(LISTED RECORDS)

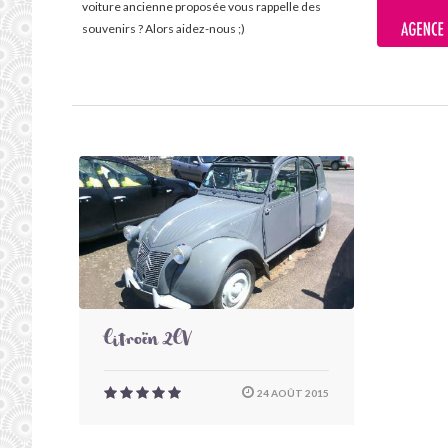
voiture ancienne proposée vous rappelle des
souvenirs ? Alors aidez-nous ;)
Citroën 2CV
24 AOÛT 2015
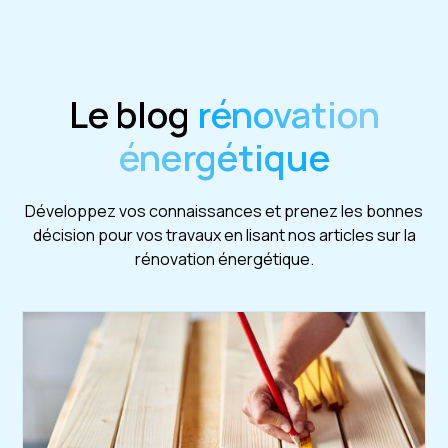
Le blog
rénovation
énergétique
Développez vos connaissances et prenez les bonnes
décision pour vos travaux en lisant nos articles sur la
rénovation énergétique.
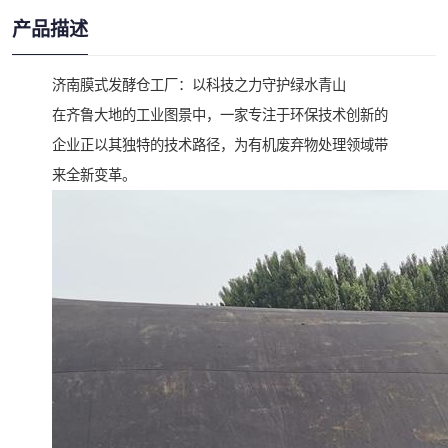
产品描述
济南膜式发酵仓工厂：以科技之力守护绿水青山
在齐鲁大地的工业图景中，一家专注于环保技术创新的
企业正以其独特的技术路径，为有机废弃物处理领域带
来全新变革。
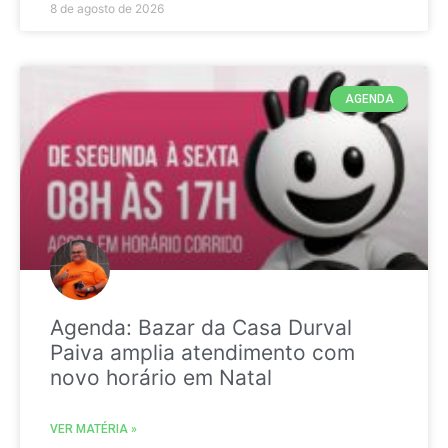
8 de agosto de 2026
AGENDA
Agenda: Bazar da Casa Durval
Paiva amplia atendimento com
novo horário em Natal
VER MATÉRIA »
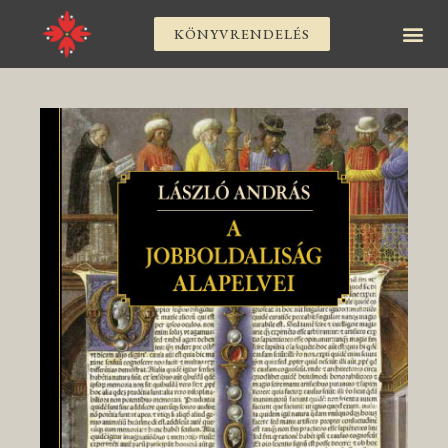
KÖNYVRENDELÉS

(End LISTED RECORDS)

WORK INSTRUCTIONS
For each entry, copy the text exactly and leave out any image it carries.

SOLUTION BELOW
voiture ancienne proposée vous rappelle des
souvenirs ? Alors aidez-nous ;)
Citroën 2CV
24 AOÛT 2015
Le blog
rénovation
énergétique
Développez vos connaissances et prenez les bonnes
décision pour vos travaux en lisant nos articles sur la
rénovation énergétique.
产品描述
济南膜式发酵仓工厂：以科技之力守护绿水青山
在齐鲁大地的工业图景中，一家专注于环保技术创新的
企业正以其独特的技术路径，为有机废弃物处理领域带
来全新变革。
8 de agosto de 2026
AGENDA
Agenda: Bazar da Casa Durval
Paiva amplia atendimento com
novo horário em Natal
VER MATÉRIA »
KÖNYVRENDELÉS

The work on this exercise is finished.